### Try it
Report back every line below that carries the word "Producción".

%%

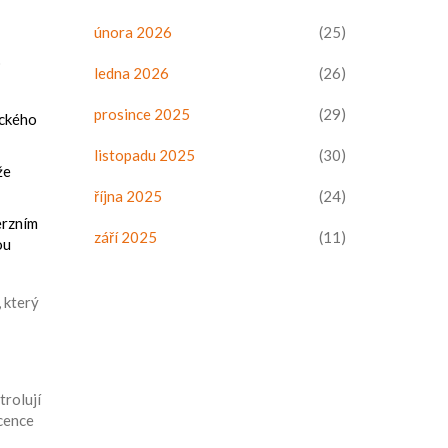
února 2026
(25)
o
ledna 2026
(26)
prosince 2025
(29)
ického
listopadu 2025
(30)
že
října 2025
(24)
erzním
září 2025
(11)
ou
, který
trolují
icence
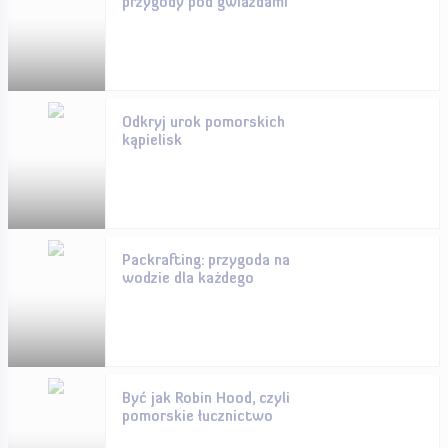
przygody pod gwiazdami
Odkryj urok pomorskich
kąpielisk
Packrafting: przygoda na
wodzie dla każdego
Być jak Robin Hood, czyli
pomorskie łucznictwo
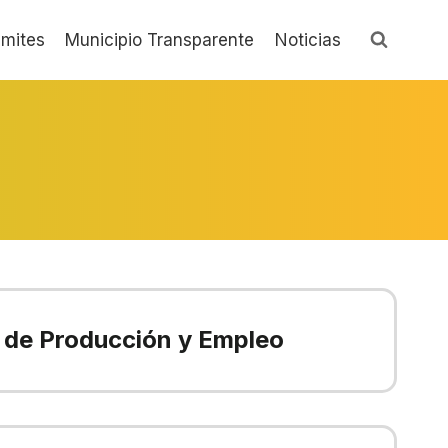
ámites
Municipio Transparente
Noticias
a de Producción y Empleo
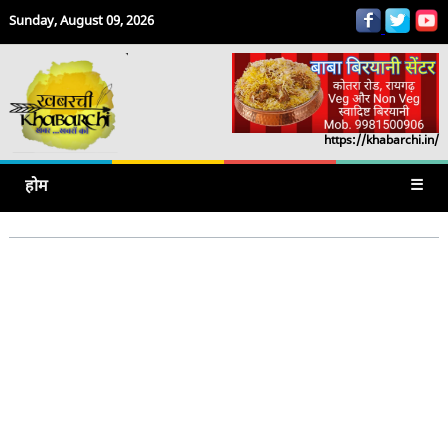
Sunday, August 09, 2026
https://khabarchi.in/
होम
☰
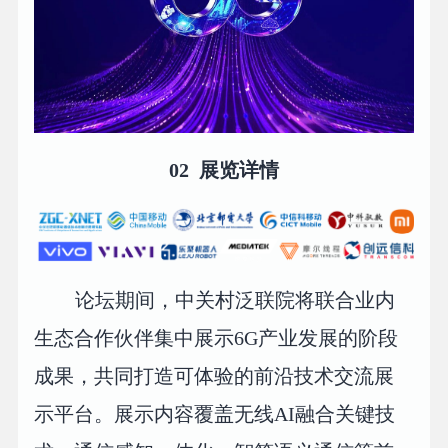
02 展览详情
论坛期间，中关村泛联院将联合业内
生态合作伙伴集中展示6G产业发展的阶段
成果，共同打造可体验的前沿技术交流展
示平台。展示内容覆盖无线AI融合关键技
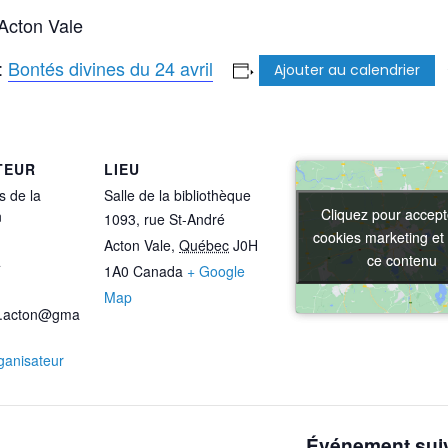
’Acton Vale
 :
Bontés divines du 24 avril
Ajouter au calendrier
TEUR
LIEU
s de la
Salle de la bibliothèque
Cliquez pour accept
Cliquez pour accept
n
1093, rue St-André
cookies marketing et 
cookies marketing et 
Acton Vale
,
Québec
J0H
ce contenu
ce contenu
4
1A0
Canada
+ Google
Map
s.acton@gma
rganisateur
Événement sui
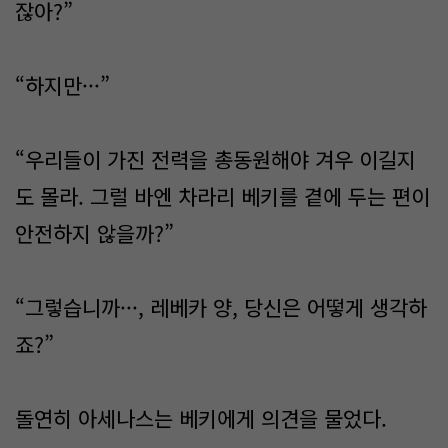
잖아?”
“하지만···”
“우리들이 가진 전력을 총동원해야 겨우 이길지
도 몰라. 그럴 바엔 차라리 베키를 곁에 두는 편이
안전하지 않을까?”
“그렇습니까···, 레베카 양, 당신은 어떻게 생각하
죠?”
돌연히 아세나스는 베키에게 의견을 물었다.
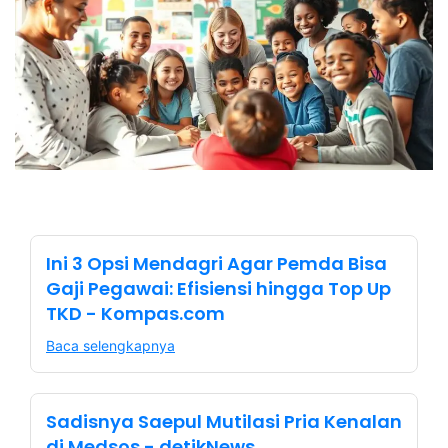
Ini 3 Opsi Mendagri Agar Pemda Bisa
Gaji Pegawai: Efisiensi hingga Top Up
TKD - Kompas.com
Baca selengkapnya
Sadisnya Saepul Mutilasi Pria Kenalan
di Medsos - detikNews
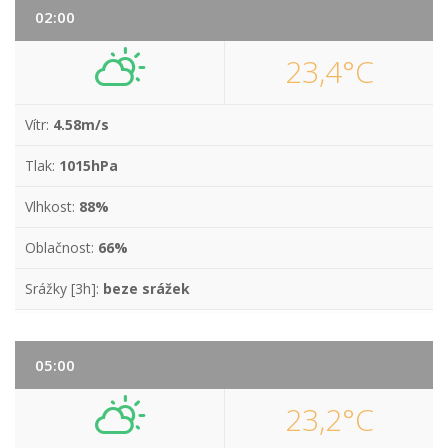
02:00
23,4°C
Vítr:
4.58m/s
Tlak:
1015hPa
Vlhkost:
88%
Oblačnost:
66%
Srážky [3h]:
beze srážek
05:00
23,2°C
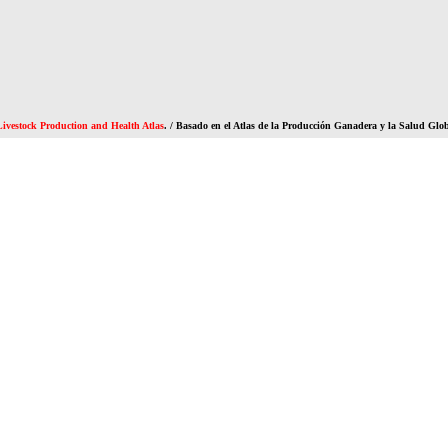
ivestock Production and Health Atlas
. / Basado en el Atlas de la Producción Ganadera y la Salud Glo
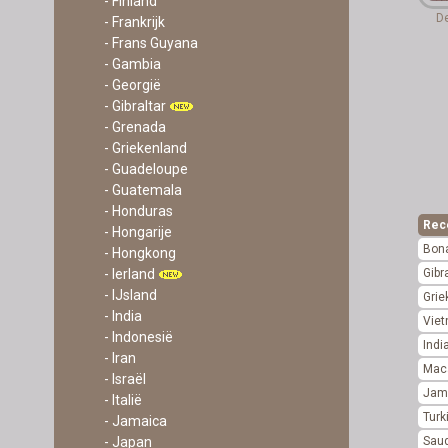
- Finland
De
- Frankrijk
- Frans Guyana
- Gambia
- Georgië
- Gibraltar
- Grenada
- Griekenland
- Guadeloupe
- Guatemala
- Honduras
Rec
- Hongarije
Bona
- Hongkong
Gibr
- Ierland
- IJsland
Grie
- India
Vie
- Indonesië
Indi
- Iran
Mac
- Israël
Jam
- Italië
Turk
- Jamaica
Saud
- Japan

%%

### Problem solution
a de Producción y Empleo
. / Basado en el Atlas de la Producción Ganadera y la Salud Glo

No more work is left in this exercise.